El contexto de la noticia se centra en la declaración de Rodríguez como imputado por la revelación de datos personales de dos periodistas de El País que investigaban el entorno de la presidenta madrileña. La justificación del asesor se ha basado en asegurar que los informadores estaban "acosando" a los vecinos y que fue precisamente uno de esos ciudadanos quien, de forma anónima, le facilitó toda la información.

Para examinar este relato, Intxaurrondo ha puesto el foco en primer lugar en la actuación policial. "A estos dos periodistas les habían identificado dos policías nacionales. Entonces, la pregunta del millón es si los policías pasaron esa información a Miguel Ángel Rodríguez, cosa que sería totalmente ilegal", ha planteado la presentadora. Durante el debate se ha recordado que las fechas y el momento de la identificación apuntan a una presunta revelación de secretos que la jueza ahora debe investigar, dado que la filtración incluyó fotografías e identidades precisas que previamente habían recabado los agentes.

Sin embargo, el momento más llamativo ha llegado cuando Intxaurrondo ha pedido a los espectadores que se detuvieran a pensar en la propia base de la defensa de Rodríguez, una premisa que resulta, cuanto menos, inusual. "A veces contamos las cosas tan rápido que no reparamos en ellas", ha advertido la presentadora, frenando el ritmo de la tertulia para invitar a la reflexión. "Lo que dice la mano derecha, el jefe de gabinete de Isabel Díaz Ayuso, es que los vecinos de la presidenta tienen su teléfono. ¿Qué hace un vecino de Isabel Díaz Ayuso con el teléfono del jefe de gabinete de la vecina?".

La historia ha dado un vuelco apenas unos minutos después, a la salida de los juzgados. Tras su declaración ante la jueza, Miguel Ángel Rodríguez ha modificado su propia versión inicial, justificando ante los medios allí congregados que se había "expresado mal". La nueva línea de defensa sostiene ahora que el vecino, molesto por la presencia de los informadores, no contactó directamente con él, sino que envió la fotografía a Alberto González Amador, pareja de la presidenta madrileña. Habría sido este último quien, a continuación, reenvió la imagen al jefe de gabinete.

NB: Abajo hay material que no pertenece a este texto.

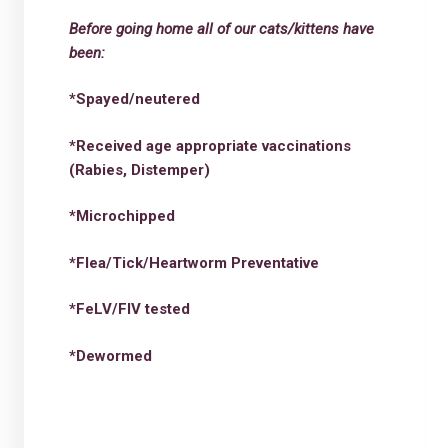
Before going home all of our cats/kittens have
been:
*Spayed/neutered
*Received age appropriate vaccinations
(Rabies, Distemper)
*Microchipped
*Flea/Tick/Heartworm Preventative
*FeLV/FIV tested
*Dewormed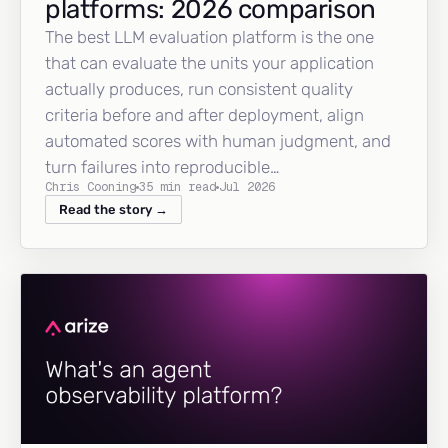
platforms: 2026 comparison
The best LLM evaluation platform is the one
that can evaluate the units your application
actually produces, run consistent quality
criteria before and after deployment, align
automated scores with human judgment, and
turn failures into reproducible…
Chris Cooning
35 min read
Jul 2026
Read the story →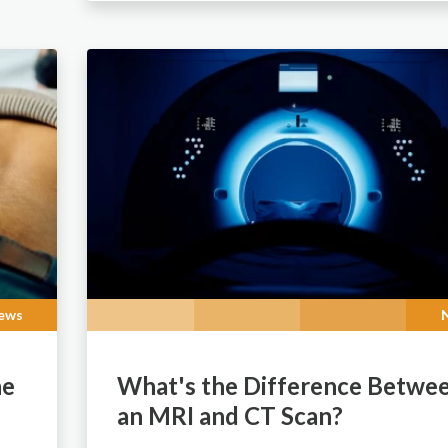
ews
he
What's the Difference Betwe
an MRI and CT Scan?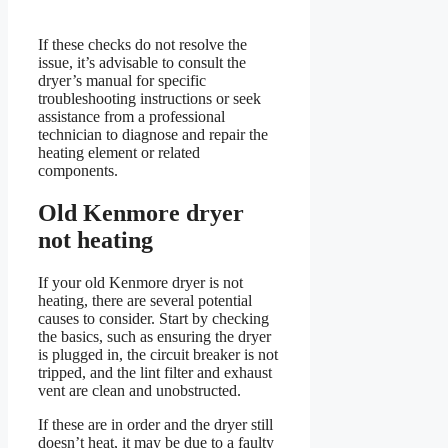
If these checks do not resolve the
issue, it’s advisable to consult the
dryer’s manual for specific
troubleshooting instructions or seek
assistance from a professional
technician to diagnose and repair the
heating element or related
components.
Old Kenmore dryer
not heating
If your old Kenmore dryer is not
heating, there are several potential
causes to consider. Start by checking
the basics, such as ensuring the dryer
is plugged in, the circuit breaker is not
tripped, and the lint filter and exhaust
vent are clean and unobstructed.
If these are in order and the dryer still
doesn’t heat, it may be due to a faulty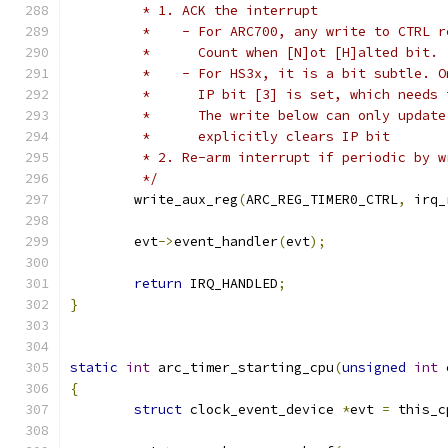
	 * 1. ACK the interrupt
	 *    - For ARC700, any write to CTRL 
	 *      Count when [N]ot [H]alted bit.
	 *    - For HS3x, it is a bit subtle. 
	 *      IP bit [3] is set, which needs
	 *      The write below can only updat
	 *      explicitly clears IP bit
	 * 2. Re-arm interrupt if periodic by 
	 */
	write_aux_reg
(
ARC_REG_TIMER0_CTRL
,
 irq_
	evt
->
event_handler
(
evt
);
return
 IRQ_HANDLED
;
}
static
int
 arc_timer_starting_cpu
(
unsigned
int
 
{
struct
 clock_event_device 
*
evt 
=
 this_c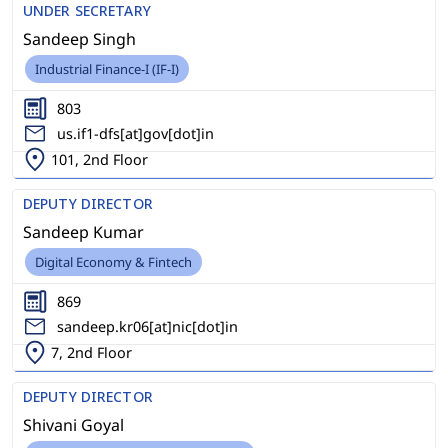
UNDER SECRETARY
Sandeep Singh
Industrial Finance-I (IF-I)
803
us.if1-dfs[at]gov[dot]in
101, 2nd Floor
DEPUTY DIRECTOR
Sandeep Kumar
Digital Economy & Fintech
869
sandeep.kr06[at]nic[dot]in
7, 2nd Floor
DEPUTY DIRECTOR
Shivani Goyal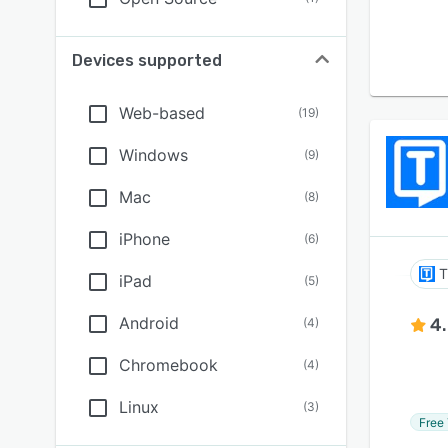
Devices supported
Web-based
(
19
)
Windows
(
9
)
Mac
(
8
)
iPhone
(
6
)
T
iPad
(
5
)
Android
4
(
4
)
Chromebook
(
4
)
Linux
(
3
)
Free 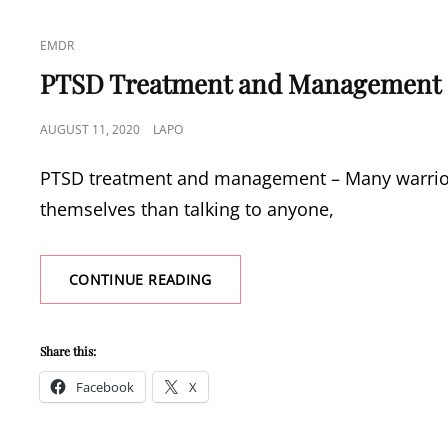
CAT
EMDR
LINKS
PTSD Treatment and Management
POSTED
AUGUST 11, 2020
LAPO
ON
PTSD treatment and management – Many warriors 
themselves than talking to anyone,
PTSD
CONTINUE READING
TREATMENT
AND
MANAGEMENT
Share this:
Facebook
X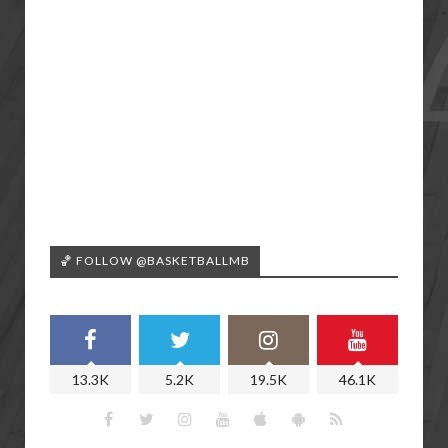
🏀 FOLLOW @BASKETBALLMB
13.3K
5.2K
19.5K
46.1K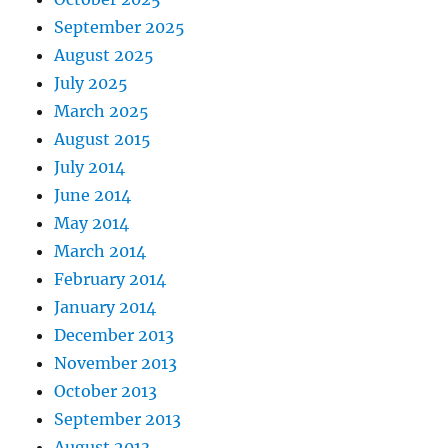
September 2025
August 2025
July 2025
March 2025
August 2015
July 2014
June 2014
May 2014
March 2014
February 2014
January 2014
December 2013
November 2013
October 2013
September 2013
August 2013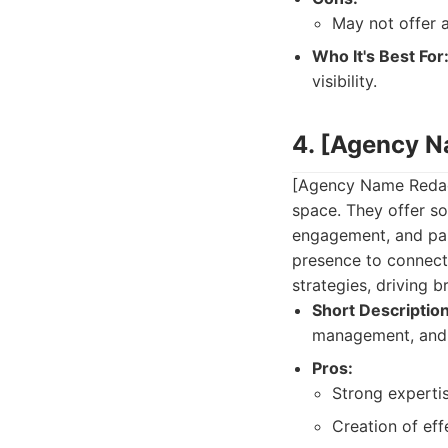
May not offer a
Who It's Best For
visibility.
4. [Agency 
[Agency Name Redact
space. They offer s
engagement, and pai
presence to connect 
strategies, driving 
Short Description
management, and 
Pros:
Strong expertis
Creation of ef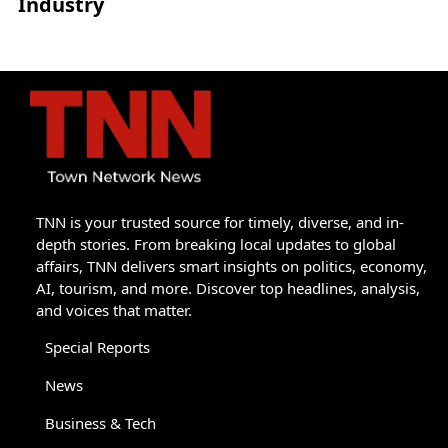
Industry
TNN is your trusted source for timely, diverse, and in-
depth stories. From breaking local updates to global
affairs, TNN delivers smart insights on politics, economy,
AI, tourism, and more. Discover top headlines, analysis,
and voices that matter.
Special Reports
News
Business & Tech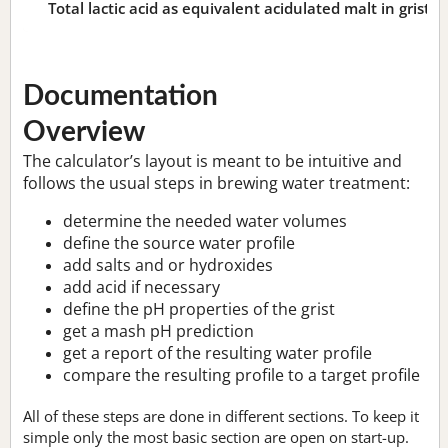
Total lactic acid as equivalent acidulated malt in grist:
n
Documentation
Overview
The calculator’s layout is meant to be intuitive and
follows the usual steps in brewing water treatment:
determine the needed water volumes
define the source water profile
add salts and or hydroxides
add acid if necessary
define the pH properties of the grist
get a mash pH prediction
get a report of the resulting water profile
compare the resulting profile to a target profile
All of these steps are done in different sections. To keep it
simple only the most basic section are open on start-up.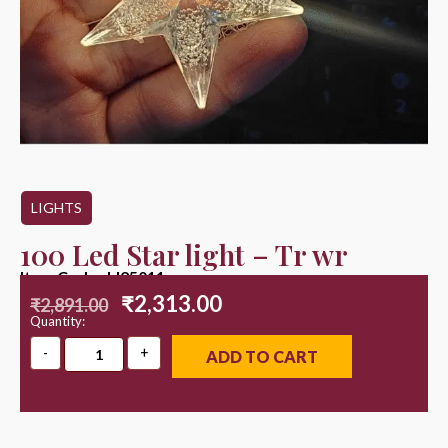
LIGHTS
100 Led Star light – Tr wr
Item Code : LI25011
₹
2,313.00
₹
2,891.00
Quantity:
ADD TO CART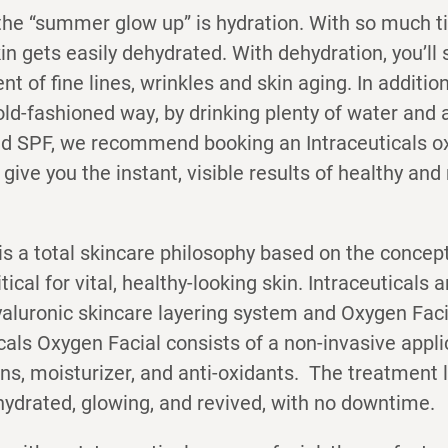
the “summer glow up” is hydration. With so much t
in gets easily dehydrated. With dehydration, you’ll 
t of fine lines, wrinkles and skin aging. In addition
old-fashioned way, by drinking plenty of water and 
nd SPF, we recommend booking an Intraceuticals ox
l give you the instant, visible results of healthy an
is a total skincare philosophy based on the concept
itical for vital, healthy-looking skin. Intraceuticals
yaluronic skincare layering system and Oxygen Fac
cals Oxygen Facial consists of a non-invasive appli
ns, moisturizer, and anti-oxidants. The treatment 
 hydrated, glowing, and revived, with no downtime.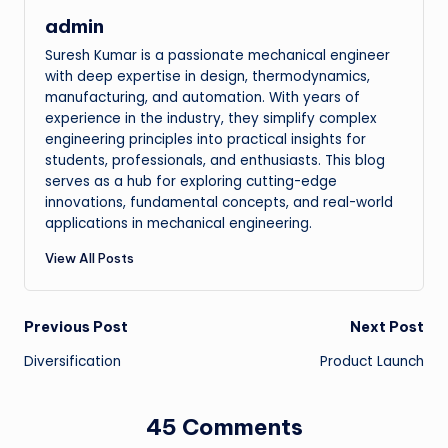
admin
Suresh Kumar is a passionate mechanical engineer
with deep expertise in design, thermodynamics,
manufacturing, and automation. With years of
experience in the industry, they simplify complex
engineering principles into practical insights for
students, professionals, and enthusiasts. This blog
serves as a hub for exploring cutting-edge
innovations, fundamental concepts, and real-world
applications in mechanical engineering.
View All Posts
Post
Previous Post
Next Post
Diversification
Product Launch
navigation
45 Comments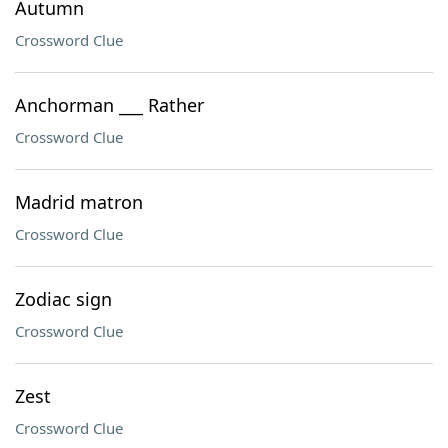
Autumn
Crossword Clue
Anchorman ___ Rather
Crossword Clue
Madrid matron
Crossword Clue
Zodiac sign
Crossword Clue
Zest
Crossword Clue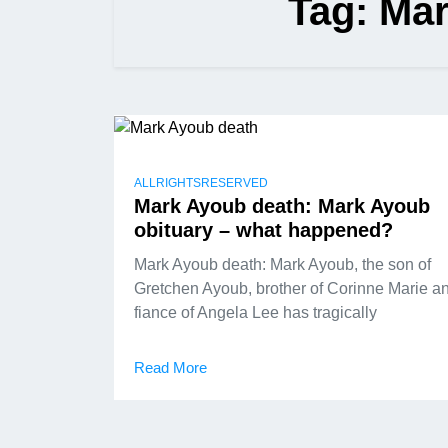
Tag:
Mar
ALLRIGHTSRESERVED
Mark Ayoub death: Mark Ayoub
obituary – what happened?
Mark Ayoub death: Mark Ayoub, the son of
Gretchen Ayoub, brother of Corinne Marie a
fiance of Angela Lee has tragically
Read More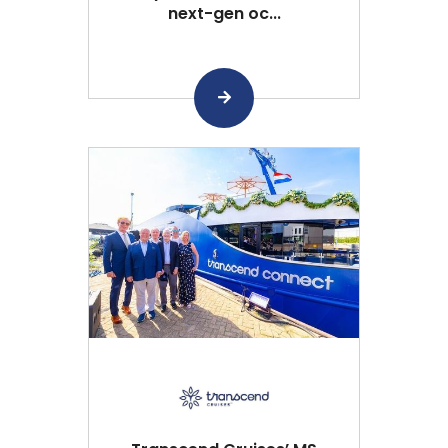
next-gen oc...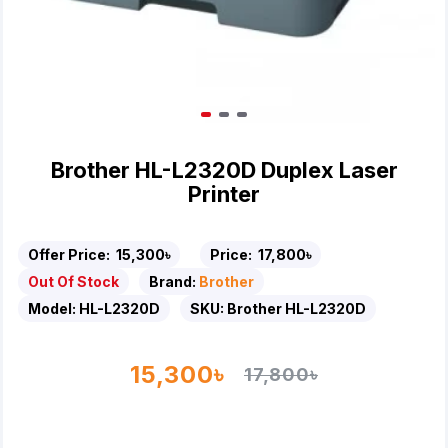
Brother HL-L2320D Duplex Laser
Printer
Offer Price:
15,300৳
Price:
17,800৳
Out Of Stock
Brand:
Brother
Model:
HL-L2320D
SKU:
Brother HL-L2320D
15,300৳
17,800৳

Lejos de despejar las incógnitas, esta rectificación no ha hecho más que alimentar el debate en la mesa de La 1. Intxaurrondo, manteniendo su habitual pulso analítico, ha vuelto a tomar la palabra para diseccionar esta segunda coartada con la misma lógica aplastante con la que desmontó la primera. "¿Y por qué le reenvía el novio de la presidenta de la Comunidad de Madrid la foto al jefe de gabinete de la presidenta?", se ha preguntado la comunicadora vasca. Una vez más, la presentadora evidenciaba lo anómalo de un circuito de comunicación en el que una queja vecinal termina triangulada de forma directa hacia el principal asesor político del Ejecutivo autonómico.

A todas estas contradicciones sobre el origen de la imagen y las comunicaciones internas se suma la investigación troncal del caso: esclarecer cómo llegaron a manos de Rodríguez datos tan sensibles como los nombres completos de los reporteros que la Policía Nacional acababa de recabar. Por este motivo, el juzgado mantiene abiertas diligencias clave, entre las que destaca la próxima citación de los agentes implicados para determinar si existió una fuga de información desde instancias oficiales.